Казалось, временно?й шестидесятилетний жизненный цикл поэта закруглился — из Шу вышел, в Шу вернулся. Но он даже не заметил этой откровенной символики бытия, подающей ему недвусмысленные знаки. Он тут же забыл о совсем недавно высказанном в стихотворении «Направляясь в Елан — о листах подсолнечника» благоразумном желании «вернуться в свой сад», чтобы «сберегать свои корни», как это в естестве Природы делает подсолнечник.

Быть может, Цзянлин, куда он в стремительном челне полетел после ознакомления с указом об амнистии, ассоциировался у него не столько с предостережением против опасного сближения с власть имущими, сколько со сравнением его с мифологической Великой Птицей Пэн, заоблачный полет которой оказывает сильнейшее воздействие на жизнь Земли. Подобно этой Птице, поэт вновь распростер крыла. К тому же Цзянлин — это места древнего царства Чу, культура которого взлелеяла и вдохновляла Ли Бо.

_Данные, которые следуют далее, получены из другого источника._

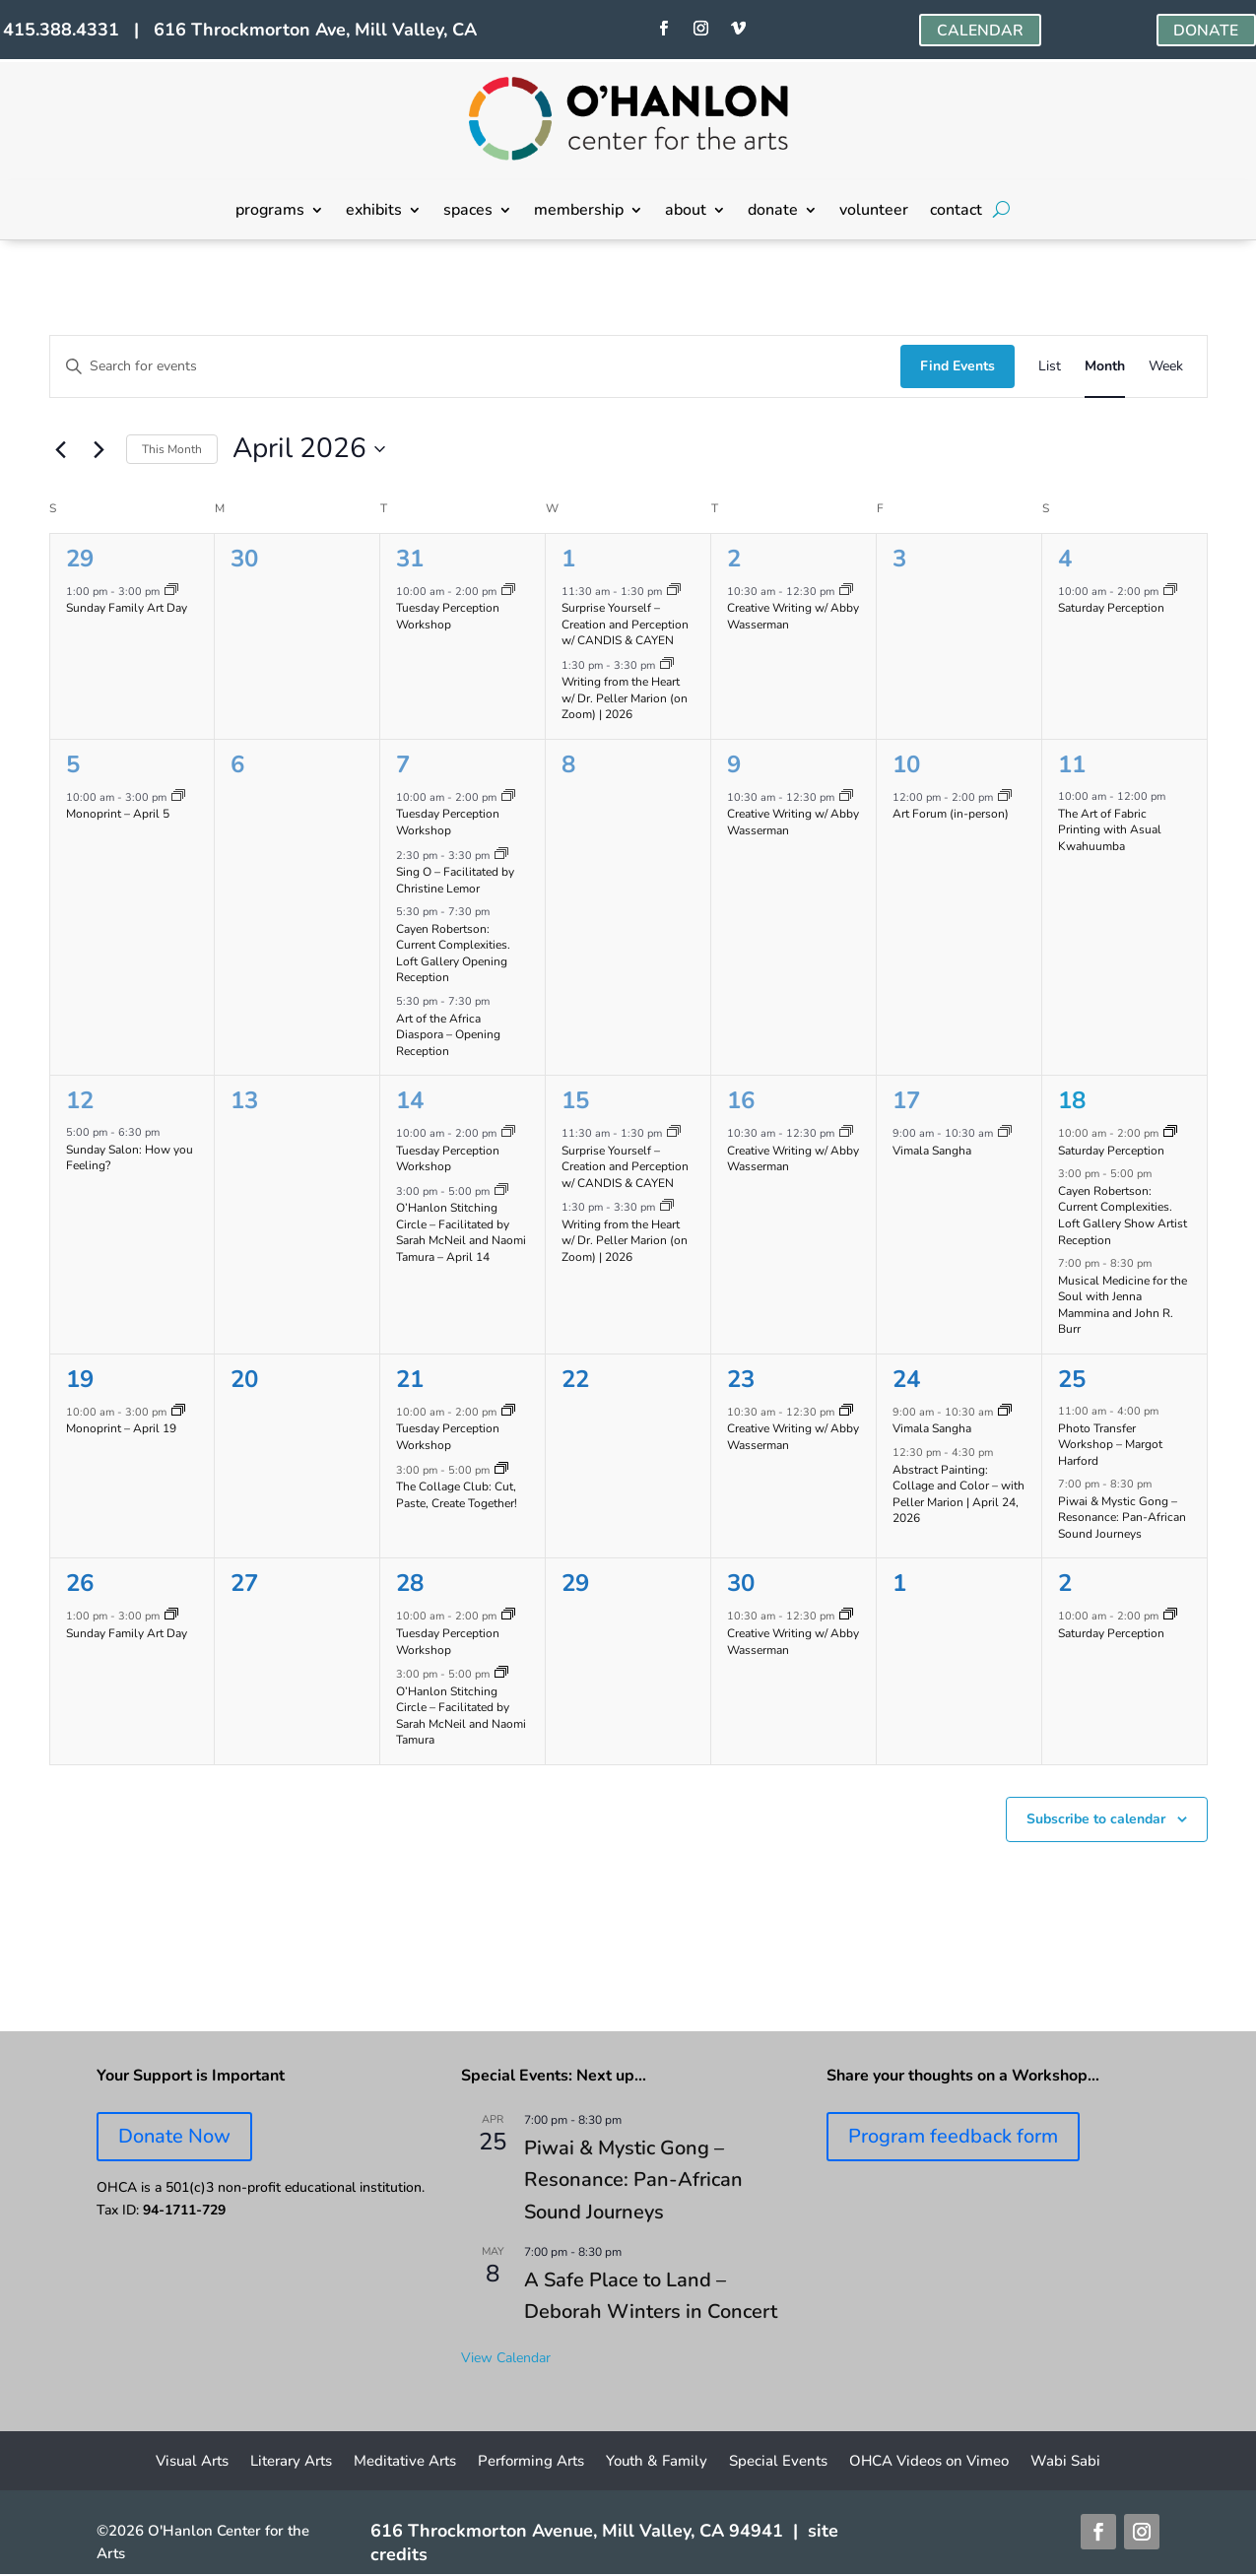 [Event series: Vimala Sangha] (1005, 1133)
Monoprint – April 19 (121, 1428)
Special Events (778, 2462)
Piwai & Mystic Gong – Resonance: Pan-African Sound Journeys (1122, 1517)
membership (579, 212)
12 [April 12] (80, 1100)
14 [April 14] (410, 1100)
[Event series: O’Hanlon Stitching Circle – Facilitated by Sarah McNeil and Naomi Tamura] (501, 1191)
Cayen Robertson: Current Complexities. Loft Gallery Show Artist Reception (1122, 1215)
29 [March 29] (80, 558)
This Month (172, 449)
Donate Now (174, 2136)
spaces (468, 212)
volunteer (873, 212)
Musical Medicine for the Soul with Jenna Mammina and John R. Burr (1122, 1305)
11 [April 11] (1072, 764)
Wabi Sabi (1065, 2462)
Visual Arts (192, 2462)
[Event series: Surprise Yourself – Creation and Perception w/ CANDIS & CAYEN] (674, 591)
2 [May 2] (1065, 1583)
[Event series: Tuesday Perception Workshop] (508, 591)
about (685, 212)
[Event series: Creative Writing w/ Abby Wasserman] (846, 591)
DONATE (1205, 30)
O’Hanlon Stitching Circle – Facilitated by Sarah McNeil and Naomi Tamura (461, 1716)
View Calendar (506, 2357)
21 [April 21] (410, 1379)
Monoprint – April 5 (117, 814)
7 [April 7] (403, 764)
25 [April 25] (1072, 1379)
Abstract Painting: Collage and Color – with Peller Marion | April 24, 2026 (958, 1494)
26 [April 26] (80, 1583)
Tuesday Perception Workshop (447, 616)
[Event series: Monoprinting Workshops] (178, 797)
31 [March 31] (410, 558)
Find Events (957, 366)
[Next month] (99, 449)
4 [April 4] (1065, 558)
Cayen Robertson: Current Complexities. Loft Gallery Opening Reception (453, 953)
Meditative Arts (405, 2462)
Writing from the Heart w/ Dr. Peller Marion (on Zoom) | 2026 (625, 698)
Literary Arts (291, 2462)
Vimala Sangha (931, 1150)
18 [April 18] (1072, 1100)
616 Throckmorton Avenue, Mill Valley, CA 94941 (576, 2531)
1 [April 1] (568, 558)
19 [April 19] (80, 1379)
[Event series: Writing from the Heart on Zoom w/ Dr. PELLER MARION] (667, 665)
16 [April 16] (741, 1100)
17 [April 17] (906, 1100)
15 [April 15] (575, 1100)
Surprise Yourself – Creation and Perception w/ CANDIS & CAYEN (625, 624)
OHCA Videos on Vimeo (929, 2462)
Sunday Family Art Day (126, 608)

Но всё далеко не так однозначно. Царство Чу неотрывно связано с великим поэтом Цюй Юанем, который тут не только возвысился как государев советник, но и, оклеветанный, был отправлен в ссылку, где, не в силах терпеть нравственное падение верхов, бросился в холодные волны реки Сян — несколько южнее Цзянлина. А выше по течению — родные места Цюй Юаня и его могильный курган. И так судьба древнего поэта слилась в восприятии Ли Бо с его собственной, что от Цзянлина он ринулся назад, к рекам Сяо и Сян, к озеру Дунтин, в которое они впадают.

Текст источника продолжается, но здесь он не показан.